Top 5 Hours for Ask Posts Comments
15:00: 38.59 average comments per post
02:00: 23.81 average comments per post
20:00: 21.52 average comments per post
16:00: 16.80 average comments per post
21:00: 16.01 average comments per post
13:00: 14.74 average comments per post

The hour that receives the highest number of comments on average is 15:00, with an average of around 39 comments per post.

According to the documentation, the time zone is Eastern Time in the US).

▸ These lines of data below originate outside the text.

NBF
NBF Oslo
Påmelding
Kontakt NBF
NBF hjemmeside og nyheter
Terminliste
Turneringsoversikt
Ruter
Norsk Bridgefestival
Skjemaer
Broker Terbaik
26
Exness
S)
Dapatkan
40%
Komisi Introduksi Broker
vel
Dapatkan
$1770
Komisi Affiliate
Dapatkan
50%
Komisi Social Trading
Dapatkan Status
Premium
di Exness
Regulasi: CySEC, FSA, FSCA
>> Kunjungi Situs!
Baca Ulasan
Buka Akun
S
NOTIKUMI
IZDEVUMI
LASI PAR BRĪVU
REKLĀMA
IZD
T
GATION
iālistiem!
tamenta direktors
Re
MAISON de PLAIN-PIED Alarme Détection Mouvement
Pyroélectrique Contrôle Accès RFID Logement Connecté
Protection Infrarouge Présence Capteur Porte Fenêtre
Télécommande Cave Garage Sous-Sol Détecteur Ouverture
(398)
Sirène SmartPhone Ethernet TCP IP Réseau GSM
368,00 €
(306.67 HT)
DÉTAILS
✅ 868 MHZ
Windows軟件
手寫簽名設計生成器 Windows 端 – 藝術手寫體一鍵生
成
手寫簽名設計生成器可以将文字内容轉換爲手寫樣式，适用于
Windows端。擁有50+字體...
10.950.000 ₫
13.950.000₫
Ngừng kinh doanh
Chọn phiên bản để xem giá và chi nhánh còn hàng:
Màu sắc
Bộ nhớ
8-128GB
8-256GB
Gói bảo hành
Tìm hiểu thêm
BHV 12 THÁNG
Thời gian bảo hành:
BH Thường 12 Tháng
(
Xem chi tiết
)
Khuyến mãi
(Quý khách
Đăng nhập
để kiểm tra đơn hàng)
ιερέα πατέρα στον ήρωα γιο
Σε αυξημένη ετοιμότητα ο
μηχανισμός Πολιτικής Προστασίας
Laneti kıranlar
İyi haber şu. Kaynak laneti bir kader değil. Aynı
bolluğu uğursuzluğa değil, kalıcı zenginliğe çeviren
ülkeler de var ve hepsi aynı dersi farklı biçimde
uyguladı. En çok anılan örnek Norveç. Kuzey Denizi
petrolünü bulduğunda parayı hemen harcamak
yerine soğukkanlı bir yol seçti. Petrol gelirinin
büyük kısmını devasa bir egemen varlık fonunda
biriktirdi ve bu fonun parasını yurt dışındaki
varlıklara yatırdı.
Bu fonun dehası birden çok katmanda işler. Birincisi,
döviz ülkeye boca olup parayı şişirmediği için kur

Thus, in Mauritius the peak time would be 23:00.

Conclusion¶

The sample that was taken excluded posts without any comments. So, it would be better to precise that out of posts that received comments, ASK HN posts seem to do better with the peak time being 15:00.

Thus, to maximize the number of comments a post receives, it is recommended to submit one that is of type Ask HN around 15:00.